▸ Assigned task: Transcribe the entries exactly as given and skip whatever images they hold.

+ + + +

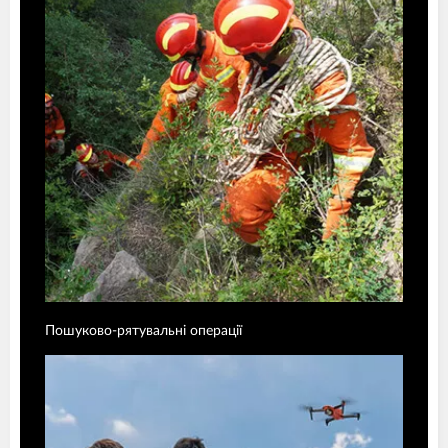
Пошуково-рятувальні операції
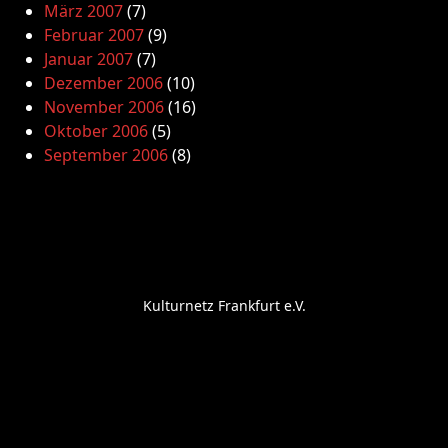
März 2007
(7)
Februar 2007
(9)
Januar 2007
(7)
Dezember 2006
(10)
November 2006
(16)
Oktober 2006
(5)
September 2006
(8)
Kulturnetz Frankfurt e.V.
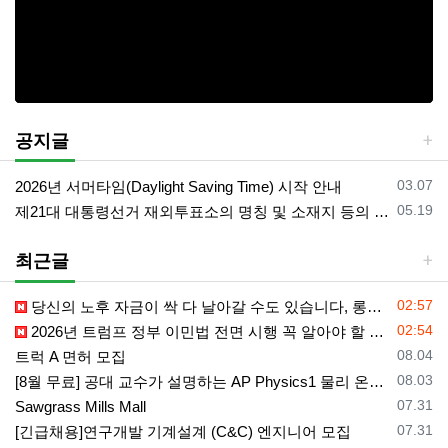
공지글
등록일
03.07
2026년 서머타임(Daylight Saving Time) 시작 안내
등록일
05.19
제21대 대통령선거 재외투표소의 명칭 및 소재지 등의 공고/올랜도 제외 투표소
최근글
등록일
02:57
당신의 노후 자금이 싹 다 날아갈 수도 있습니다, 롱텀케어 준비 하기
등록일
02:54
2026년 트럼프 정부 이민법 전면 시행 꼭 알아야 할 4가지!!
등록일
08.04
트럭 A 면허 모집
등록일
08.03
[8월 무료] 공대 교수가 설명하는 AP Physics1 물리 온라인 강의
등록일
07.31
Sawgrass Mills Mall
등록일
07.31
[긴급채용]연구개발 기계설계 (C&C) 엔지니어 모집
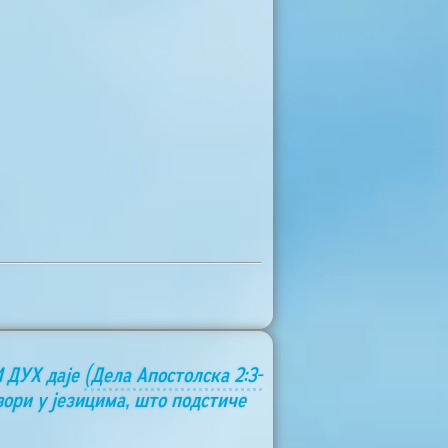
И ДУХ даје
(Дела Апостолска 2:3-
вори у језицима, што подстиче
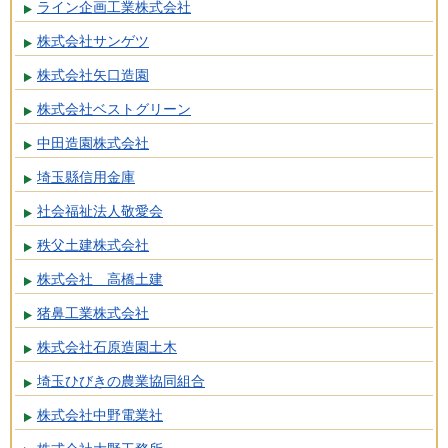
ライン企画工業株式会社
株式会社サンゲツ
株式会社矢口造園
株式会社ベストグリーン
中田造園株式会社
埼玉縣信用金庫
社会福祉法人敬愛会
秩父土建株式会社
株式会社 高橋土建
猪鼻工業株式会社
株式会社石原造園土木
埼玉ひびきの農業協同組合
株式会社中野電業社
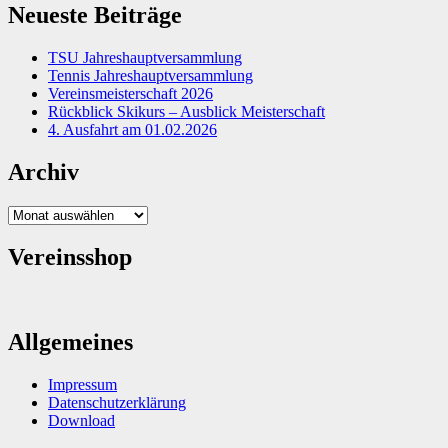
Neueste Beiträge
TSU Jahreshauptversammlung
Tennis Jahreshauptversammlung
Vereinsmeisterschaft 2026
Rückblick Skikurs – Ausblick Meisterschaft
4. Ausfahrt am 01.02.2026
Archiv
Archiv
Vereinsshop
Allgemeines
Impressum
Datenschutzerklärung
Download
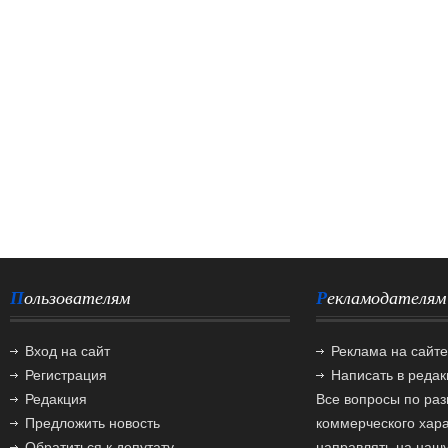
Пользователям
Рекламодателям
Вход на сайт
Реклама на сайте
Регистрация
Написать в реда
Редакция
Все вопросы по ра
Предложить новость
коммерческого хар
Обратиться к депутату
направлять на нашу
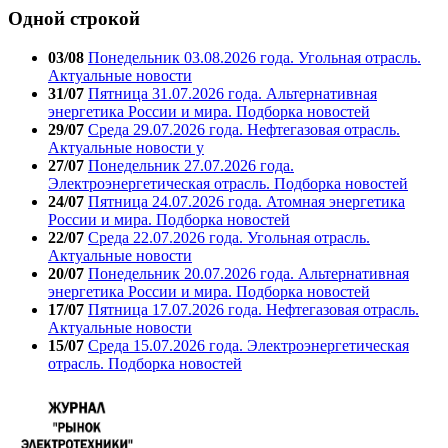
Одной строкой
03/08
Понедельник 03.08.2026 года. Угольная отрасль.
Актуальные новости
31/07
Пятница 31.07.2026 года. Альтернативная
энергетика России и мира. Подборка новостей
29/07
Среда 29.07.2026 года. Нефтегазовая отрасль.
Актуальные новости у
27/07
Понедельник 27.07.2026 года.
Электроэнергетическая отрасль. Подборка новостей
24/07
Пятница 24.07.2026 года. Атомная энергетика
России и мира. Подборка новостей
22/07
Среда 22.07.2026 года. Угольная отрасль.
Актуальные новости
20/07
Понедельник 20.07.2026 года. Альтернативная
энергетика России и мира. Подборка новостей
17/07
Пятница 17.07.2026 года. Нефтегазовая отрасль.
Актуальные новости
15/07
Среда 15.07.2026 года. Электроэнергетическая
отрасль. Подборка новостей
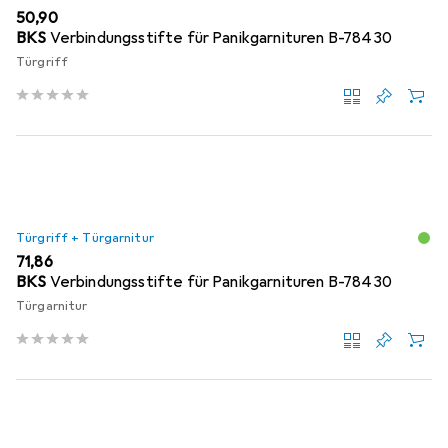
EUR
50,90
BKS
Verbindungsstifte für Panikgarnituren B-78430
Türgriff
Türgriff + Türgarnitur
EUR
71,86
BKS
Verbindungsstifte für Panikgarnituren B-78430
Türgarnitur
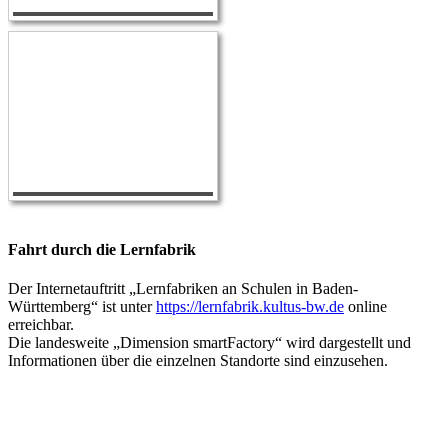
Fahrt durch die Lernfabrik
Der Internetauftritt „Lernfabriken an Schulen in Baden-
Württemberg“ ist unter
https://lernfabrik.kultus-bw.de
online
erreichbar.
Die landesweite „Dimension smartFactory“ wird dargestellt und
Informationen über die einzelnen Standorte sind einzusehen.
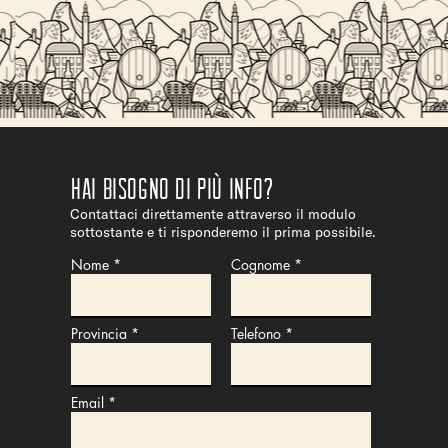
Hai bisogno di più info?
Contattaci direttamente attraverso il modulo
sottostante e ti risponderemo il prima possibile.
Nome
Cognome
Provincia
Telefono
Email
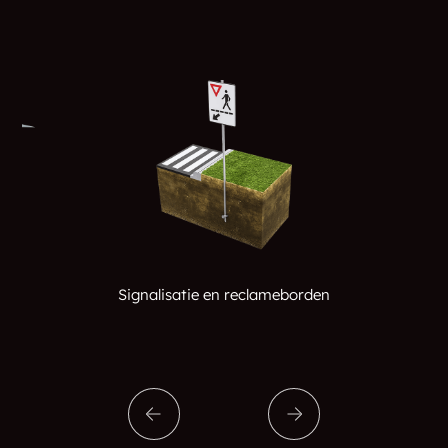
Signalisatie en reclameborden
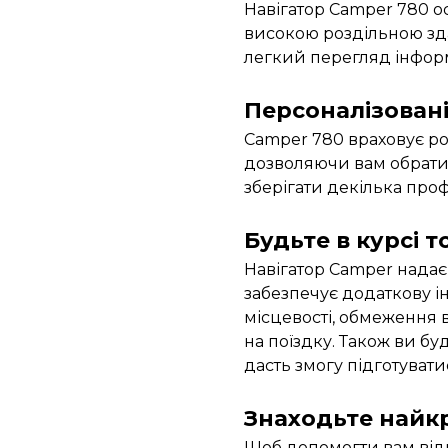
Навігатор Camper 780 о
високою роздільною зда
легкий перегляд інформ
Персоналізован
Camper 780 враховує роз
дозволяючи вам обрати
зберігати декілька проф
Будьте в курсі 
Навігатор Camper надає
забезпечує додаткову і
місцевості, обмеження в
на поїздку. Також ви бу
дасть змогу підготуват
Знаходьте найкр
Щоб допомогти вам від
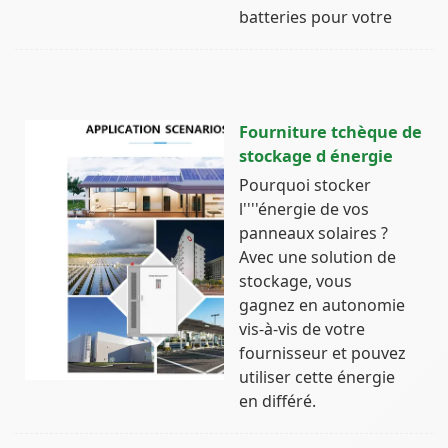
batteries pour votre
Fourniture tchèque de
stockage d énergie
Pourquoi stocker
l''''énergie de vos
panneaux solaires ?
Avec une solution de
stockage, vous
gagnez en autonomie
vis-à-vis de votre
fournisseur et pouvez
utiliser cette énergie
en différé.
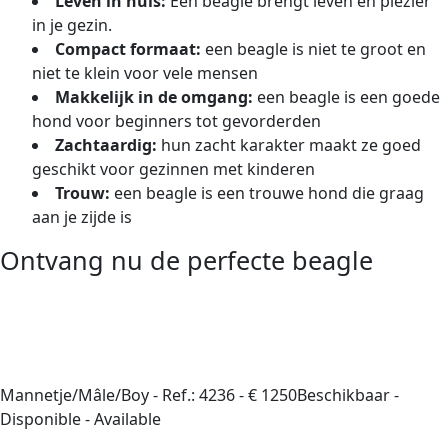
Leven in huis:
Een beagle brengt leven en plezier
in je gezin.
Compact formaat:
een beagle is niet te groot en
niet te klein voor vele mensen
Makkelijk in de omgang:
een beagle is een goede
hond voor beginners tot gevorderden
Zachtaardig:
hun zacht karakter maakt ze goed
geschikt voor gezinnen met kinderen
Trouw:
een beagle is een trouwe hond die graag
aan je zijde is
Ontvang nu de perfecte beagle
Mannetje/Mâle/Boy -
Ref.: 4236
-
€ 1250
Beschikbaar -
Disponible - Available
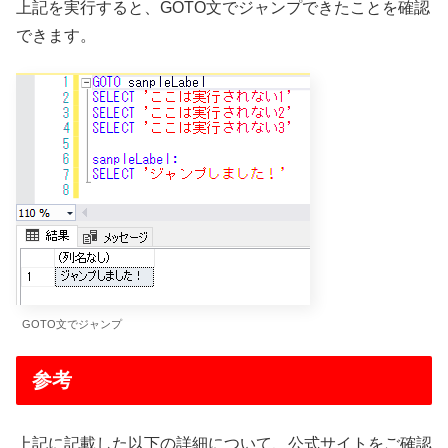
上記を実行すると、GOTO文でジャンプできたことを確認
できます。
GOTO文でジャンプ
参考
上記に記載した以下の詳細について、公式サイトをご確認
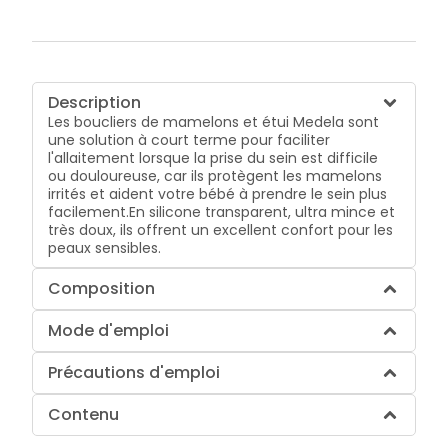
Description
Les boucliers de mamelons et étui Medela sont
une solution à court terme pour faciliter
l'allaitement lorsque la prise du sein est difficile
ou douloureuse, car ils protègent les mamelons
irrités et aident votre bébé à prendre le sein plus
facilement.En silicone transparent, ultra mince et
très doux, ils offrent un excellent confort pour les
peaux sensibles.
Composition
Mode d'emploi
Précautions d'emploi
Contenu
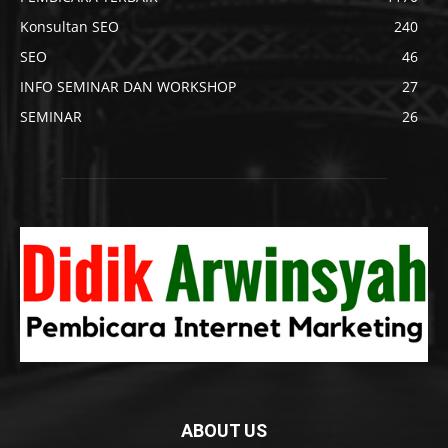
Konsultan SEO
240
SEO
46
INFO SEMINAR DAN WORKSHOP
27
SEMINAR
26
ABOUT US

+ + + +

▸ Task answer:
Пошуково-рятувальні операції
März 2007
(7)
Februar 2007
(9)
Januar 2007
(7)
Dezember 2006
(10)
November 2006
(16)
Oktober 2006
(5)
September 2006
(8)
Kulturnetz Frankfurt e.V.
공지글
등록일
03.07
2026년 서머타임(Daylight Saving Time) 시작 안내
등록일
05.19
제21대 대통령선거 재외투표소의 명칭 및 소재지 등의 공고/올랜도 제외 투표소
최근글
등록일
02:57
당신의 노후 자금이 싹 다 날아갈 수도 있습니다, 롱텀케어 준비 하기
등록일
02:54
2026년 트럼프 정부 이민법 전면 시행 꼭 알아야 할 4가지!!
등록일
08.04
트럭 A 면허 모집
등록일
08.03
[8월 무료] 공대 교수가 설명하는 AP Physics1 물리 온라인 강의
등록일
07.31
Sawgrass Mills Mall
등록일
07.31
[긴급채용]연구개발 기계설계 (C&C) 엔지니어 모집
И ДУХ даје
(Дела Апостолска 2:3-
вори у језицима, што подстиче
ライン企画工業株式会社
株式会社サンゲツ
株式会社矢口造園
株式会社ベストグリーン
中田造園株式会社
埼玉縣信用金庫
社会福祉法人敬愛会
秩父土建株式会社
株式会社 高橋土建
猪鼻工業株式会社
株式会社石原造園土木
埼玉ひびきの農業協同組合
株式会社中野電業社
Neueste Beiträge
TSU Jahreshauptversammlung
Tennis Jahreshauptversammlung
Vereinsmeisterschaft 2026
Rückblick Skikurs – Ausblick Meisterschaft
4. Ausfahrt am 01.02.2026
Archiv
Archiv
Vereinsshop
Allgemeines
Impressum
Datenschutzerklärung
Download
Пользователям
Рекламодателям
Вход на сайт
Реклама на сайте
Регистрация
Написать в реда
Редакция
Все вопросы по ра
Предложить новость
коммерческого хар
Обратиться к депутату
направлять на нашу
Одной строкой
03/08
Понедельник 03.08.2026 года. Угольная отрасль.
Актуальные новости
31/07
Пятница 31.07.2026 года. Альтернативная
энергетика России и мира. Подборка новостей
29/07
Среда 29.07.2026 года. Нефтегазовая отрасль.
Актуальные новости у
27/07
Понедельник 27.07.2026 года.
Электроэнергетическая отрасль. Подборка новостей
24/07
Пятница 24.07.2026 года. Атомная энергетика
России и мира. Подборка новостей
22/07
Среда 22.07.2026 года. Угольная отрасль.
Актуальные новости
20/07
Понедельник 20.07.2026 года. Альтернативная
энергетика России и мира. Подборка новостей
17/07
Пятница 17.07.2026 года. Нефтегазовая отрасль.
Актуальные новости
15/07
Среда 15.07.2026 года. Электроэнергетическая
отрасль. Подборка новостей
EUR
50,90
BKS
Verbindungsstifte für Panikgarnituren B-78430
Türgriff
Türgriff + Türgarnitur
EUR
71,86
BKS
Verbindungsstifte für Panikgarnituren B-78430
Türgarnitur
Fahrt durch die Lernfabrik
Der Internetauftritt „Lernfabriken an Schulen in Baden-
Württemberg“ ist unter
https://lernfabrik.kultus-bw.de
online
erreichbar.
Die landesweite „Dimension smartFactory“ wird dargestellt und
Informationen über die einzelnen Standorte sind einzusehen.
Hai bisogno di più info?
Contattaci direttamente attraverso il modulo
sottostante e ti risponderemo il prima possibile.
Nome
Cognome
Provincia
Telefono
Email
Signalisatie en reclameborden
Навігатор Camper 780 о
високою роздільною зда
легкий перегляд інформ
Персоналізован
Camper 780 враховує роз
дозволяючи вам обрати
зберігати декілька проф
Будьте в курсі 
Навігатор Camper надає
забезпечує додаткову і
місцевості, обмеження в
на поїздку. Також ви бу
дасть змогу підготуват
Знаходьте найкр
Щоб допомогти вам від
batteries pour votre
Fourniture tchèque de
stockage d énergie
Pourquoi stocker
l''''énergie de vos
panneaux solaires ?
Avec une solution de
stockage, vous
gagnez en autonomie
vis-à-vis de votre
fournisseur et pouvez
utiliser cette énergie
en différé.
Leven in huis:
Een beagle brengt leven en plezier
in je gezin.
Compact formaat:
een beagle is niet te groot en
niet te klein voor vele mensen
Makkelijk in de omgang:
een beagle is een goede
hond voor beginners tot gevorderden
Zachtaardig:
hun zacht karakter maakt ze goed
geschikt voor gezinnen met kinderen
Trouw:
een beagle is een trouwe hond die graag
aan je zijde is
Ontvang nu de perfecte beagle
Mannetje/Mâle/Boy -
Ref.: 4236
-
€ 1250
Beschikbaar -
Disponible - Available
上記を実行すると、GOTO文でジャンプできたことを確認
できます。
GOTO文でジャンプ
参考
上記に記載した以下の詳細について、公式サイトをご確認
Description
Les boucliers de mamelons et étui Medela sont
une solution à court terme pour faciliter
l'allaitement lorsque la prise du sein est difficile
ou douloureuse, car ils protègent les mamelons
irrités et aident votre bébé à prendre le sein plus
facilement.En silicone transparent, ultra mince et
très doux, ils offrent un excellent confort pour les
peaux sensibles.
Composition
Mode d'emploi
Précautions d'emploi
Contenu
Konsultan SEO
240
SEO
46
INFO SEMINAR DAN WORKSHOP
27
SEMINAR
26
ABOUT US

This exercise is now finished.